▸ **What you have to do**:
Search the data for the string "Δρομολόγια" and gather each line it is in.

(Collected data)
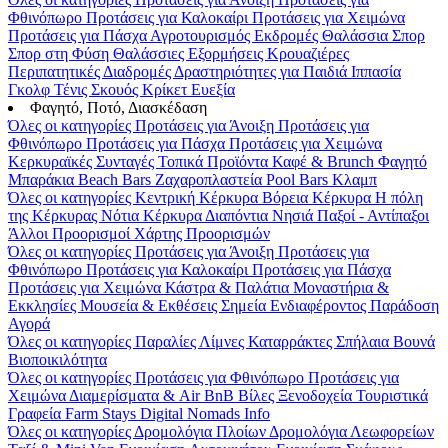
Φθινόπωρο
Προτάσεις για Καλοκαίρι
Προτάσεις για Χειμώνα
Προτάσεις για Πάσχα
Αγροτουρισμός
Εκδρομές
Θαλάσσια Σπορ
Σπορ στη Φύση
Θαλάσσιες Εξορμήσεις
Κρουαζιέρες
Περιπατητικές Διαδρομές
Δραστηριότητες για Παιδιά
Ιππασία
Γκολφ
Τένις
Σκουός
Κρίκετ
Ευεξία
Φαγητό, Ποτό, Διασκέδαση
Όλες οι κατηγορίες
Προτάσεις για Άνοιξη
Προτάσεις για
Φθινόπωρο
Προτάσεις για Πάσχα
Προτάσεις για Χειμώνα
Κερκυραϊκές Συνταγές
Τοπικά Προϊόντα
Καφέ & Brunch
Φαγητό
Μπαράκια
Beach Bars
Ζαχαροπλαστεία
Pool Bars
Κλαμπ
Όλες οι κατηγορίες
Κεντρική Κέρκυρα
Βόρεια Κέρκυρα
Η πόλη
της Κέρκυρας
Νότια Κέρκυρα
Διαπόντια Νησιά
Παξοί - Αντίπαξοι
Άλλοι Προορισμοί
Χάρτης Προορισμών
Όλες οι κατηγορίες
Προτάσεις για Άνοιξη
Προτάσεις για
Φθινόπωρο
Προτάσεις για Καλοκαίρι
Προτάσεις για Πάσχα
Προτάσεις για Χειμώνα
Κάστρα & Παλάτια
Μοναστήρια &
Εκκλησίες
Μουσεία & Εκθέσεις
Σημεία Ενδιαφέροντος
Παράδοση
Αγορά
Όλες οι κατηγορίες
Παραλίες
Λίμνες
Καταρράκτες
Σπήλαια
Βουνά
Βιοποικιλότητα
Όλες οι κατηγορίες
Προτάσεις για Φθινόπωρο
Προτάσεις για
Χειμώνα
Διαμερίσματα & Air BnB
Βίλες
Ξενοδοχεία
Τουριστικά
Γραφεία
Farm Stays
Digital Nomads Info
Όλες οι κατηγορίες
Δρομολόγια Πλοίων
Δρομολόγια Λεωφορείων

---

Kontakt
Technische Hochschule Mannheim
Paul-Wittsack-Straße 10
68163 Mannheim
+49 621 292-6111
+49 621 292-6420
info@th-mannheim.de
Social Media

▸ **Completed task**:
Δρομολόγια Πλοίων
Δρομολόγια Λεωφορείων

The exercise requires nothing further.